The other day, David Bickley wrote a fantastic article on 365 projects. In the article he made some great points about how the project will sharpen the photographer's skills and even lead to work. And while I agree that projects like this are great for growing as a photographer as well as producing regular content for your readers, I know that it can lead to burning out, for both the photographer and the reader.
When I was doing my 365 project, several years ago, there were more than a few times where I had run out of time and posted an image that I was embarrassed to attach to my name. While posting regularly had definitely engaged my readers to a certain extent, after a while I started to notice that the comments on my photos fell off. It seemed like my followers were losing interest. And I didn't blame them. I was too.
For the next several years I blogged irregularly. And when I did post some new photos, I included little to no backstory with my images. Sure, there may have been some pretty pictures to look at, but most of my followers didn't know the subjects in my images. So my post on"Dick & Jane's Gorgeous Destination Wedding" wasn't as interesting to my readers as it was to the bride and her family.
I decided to buckle down and get really intentional with my postings. For any somewhat interesting shoot that did, I would shoot behind-the-scenes photos or a video, complete with lighting diagrams. I then posted them to five different social media accounts and sent them to every photo blog I could think of. While this did boost the traffic to my website, the only people I was really engaging were other photographers.

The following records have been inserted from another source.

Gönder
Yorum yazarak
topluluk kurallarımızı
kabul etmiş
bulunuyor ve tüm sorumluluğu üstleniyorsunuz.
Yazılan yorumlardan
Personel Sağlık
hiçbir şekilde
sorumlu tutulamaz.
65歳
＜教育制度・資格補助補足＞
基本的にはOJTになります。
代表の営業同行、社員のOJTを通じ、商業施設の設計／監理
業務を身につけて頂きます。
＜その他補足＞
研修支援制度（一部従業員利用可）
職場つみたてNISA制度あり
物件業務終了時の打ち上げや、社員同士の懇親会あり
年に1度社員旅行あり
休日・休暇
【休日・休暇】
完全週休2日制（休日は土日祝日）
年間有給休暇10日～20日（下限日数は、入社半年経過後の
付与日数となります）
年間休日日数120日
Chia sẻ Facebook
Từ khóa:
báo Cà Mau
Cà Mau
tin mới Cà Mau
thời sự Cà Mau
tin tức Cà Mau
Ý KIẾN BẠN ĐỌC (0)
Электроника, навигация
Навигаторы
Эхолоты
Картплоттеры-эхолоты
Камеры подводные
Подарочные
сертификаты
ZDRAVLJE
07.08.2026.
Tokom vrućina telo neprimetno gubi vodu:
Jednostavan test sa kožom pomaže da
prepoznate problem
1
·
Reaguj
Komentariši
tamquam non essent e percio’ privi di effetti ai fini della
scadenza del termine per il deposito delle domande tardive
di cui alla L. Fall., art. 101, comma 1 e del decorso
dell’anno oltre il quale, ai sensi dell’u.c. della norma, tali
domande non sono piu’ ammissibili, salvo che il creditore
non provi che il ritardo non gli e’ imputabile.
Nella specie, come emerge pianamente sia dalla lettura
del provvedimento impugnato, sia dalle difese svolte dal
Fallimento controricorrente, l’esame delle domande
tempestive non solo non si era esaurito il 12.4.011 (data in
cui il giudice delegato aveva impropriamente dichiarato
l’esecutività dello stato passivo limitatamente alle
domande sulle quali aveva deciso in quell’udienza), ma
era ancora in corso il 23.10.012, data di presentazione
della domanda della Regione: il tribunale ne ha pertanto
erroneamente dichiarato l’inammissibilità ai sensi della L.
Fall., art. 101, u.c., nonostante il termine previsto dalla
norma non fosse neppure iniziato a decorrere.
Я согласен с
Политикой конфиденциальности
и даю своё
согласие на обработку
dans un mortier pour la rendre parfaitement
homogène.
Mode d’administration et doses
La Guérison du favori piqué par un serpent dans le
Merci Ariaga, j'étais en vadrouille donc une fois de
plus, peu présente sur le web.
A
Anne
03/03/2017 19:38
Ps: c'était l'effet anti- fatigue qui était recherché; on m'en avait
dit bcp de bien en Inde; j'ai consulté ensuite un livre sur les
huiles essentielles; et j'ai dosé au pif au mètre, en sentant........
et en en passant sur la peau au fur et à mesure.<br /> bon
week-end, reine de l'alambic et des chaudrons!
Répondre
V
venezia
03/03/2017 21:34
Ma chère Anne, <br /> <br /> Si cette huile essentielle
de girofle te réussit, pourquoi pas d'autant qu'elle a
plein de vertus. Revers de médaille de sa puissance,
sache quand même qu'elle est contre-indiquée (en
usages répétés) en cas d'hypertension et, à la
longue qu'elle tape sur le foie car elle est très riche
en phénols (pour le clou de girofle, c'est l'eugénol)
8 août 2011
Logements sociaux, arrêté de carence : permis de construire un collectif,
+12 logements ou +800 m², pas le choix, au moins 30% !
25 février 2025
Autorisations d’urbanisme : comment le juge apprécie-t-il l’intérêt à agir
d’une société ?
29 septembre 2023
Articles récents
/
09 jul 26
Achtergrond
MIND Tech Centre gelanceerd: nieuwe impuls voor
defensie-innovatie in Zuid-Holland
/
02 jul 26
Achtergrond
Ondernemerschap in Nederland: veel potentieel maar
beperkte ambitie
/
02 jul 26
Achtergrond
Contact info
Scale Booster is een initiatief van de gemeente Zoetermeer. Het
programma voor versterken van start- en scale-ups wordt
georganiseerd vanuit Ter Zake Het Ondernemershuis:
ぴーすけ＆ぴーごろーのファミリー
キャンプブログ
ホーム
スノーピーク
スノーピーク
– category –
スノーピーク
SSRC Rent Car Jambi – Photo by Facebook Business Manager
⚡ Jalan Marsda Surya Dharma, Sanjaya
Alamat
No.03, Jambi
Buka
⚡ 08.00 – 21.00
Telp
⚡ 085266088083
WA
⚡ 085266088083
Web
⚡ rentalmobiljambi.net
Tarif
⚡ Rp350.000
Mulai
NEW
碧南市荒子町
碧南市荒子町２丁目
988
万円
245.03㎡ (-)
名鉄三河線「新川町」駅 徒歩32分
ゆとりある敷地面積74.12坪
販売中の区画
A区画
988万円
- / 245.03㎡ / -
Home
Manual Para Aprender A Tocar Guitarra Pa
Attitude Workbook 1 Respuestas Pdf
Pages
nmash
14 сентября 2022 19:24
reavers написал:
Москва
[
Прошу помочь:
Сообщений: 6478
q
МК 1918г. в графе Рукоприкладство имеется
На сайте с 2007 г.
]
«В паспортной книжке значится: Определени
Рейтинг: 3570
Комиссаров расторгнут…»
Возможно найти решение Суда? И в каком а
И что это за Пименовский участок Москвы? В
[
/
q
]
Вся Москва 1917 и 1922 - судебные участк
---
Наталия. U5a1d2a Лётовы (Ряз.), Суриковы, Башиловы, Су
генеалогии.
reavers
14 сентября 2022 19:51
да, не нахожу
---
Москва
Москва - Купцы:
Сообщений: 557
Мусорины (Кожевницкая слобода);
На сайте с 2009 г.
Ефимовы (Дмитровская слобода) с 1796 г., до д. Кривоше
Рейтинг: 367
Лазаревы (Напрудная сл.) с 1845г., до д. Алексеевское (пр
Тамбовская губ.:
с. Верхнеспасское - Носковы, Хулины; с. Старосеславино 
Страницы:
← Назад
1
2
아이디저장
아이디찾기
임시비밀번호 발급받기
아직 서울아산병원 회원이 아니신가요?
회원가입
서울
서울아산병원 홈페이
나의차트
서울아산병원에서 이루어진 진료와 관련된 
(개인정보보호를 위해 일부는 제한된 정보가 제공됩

One day I was having a candid conversation with one of my commercial clients. She also happened to be the person who ran her company's social media. She told me that while she loved following my blog posts, she said the technical info that I was including went right over her head. All my efforts to be more informative in posts and better engage my blog readers had resulted in me missing my target audience: paying clients. Though I love sharing my technical knowledge and helping out fellow photographers, my hope was that the extra time I was now spending blogging was leading to new, paying clients.
Her comments did not fall on deaf ears. As I continued to blog my shoots, I considered how to better involve my readers. And then it hit me: I could have my readers give me photo assignments. I decided to give the idea a test run. I posted this message on my Facebook page on a Sunday night: "Let's play a game. Give me a photo assignment and I have until Friday to post the result of the chosen theme." I was so excited about the theme "urban supernatural" that a reader came up with that I had it shot and posted 24-hours later. My average post before this experiment averaged around 600 views and garnered around 15 "likes". This experiment reached almost 2,000 and had just under 100 "likes". The experiment appeared to be a success.
There was a wonderful, unplanned thing that also happened. This assignment was pushing me outside of my comfort zone. Since I had no control over the themes that were given to me, I couldn't just shoot what was conveniently around me. I had to do a certain amount of planning. This ranged from finding kids for the "nostalgia" and "fairtytale" themes to finding a blind person for "blindfolded". It also afforded me the opportunity to shoot outside of my normal style and try new techniques. I experimented with freelensing with "old fruit" and compositing with "badass saint".
I went on to do 12 of these assignments before I got too busy to continue. In that three month window I had not only gained almost 200 new page followers but also added several new, diverse pieces for my portfolio. To this day, my view-count on posts hasn't returned to the lower numbers they were at before the experiment.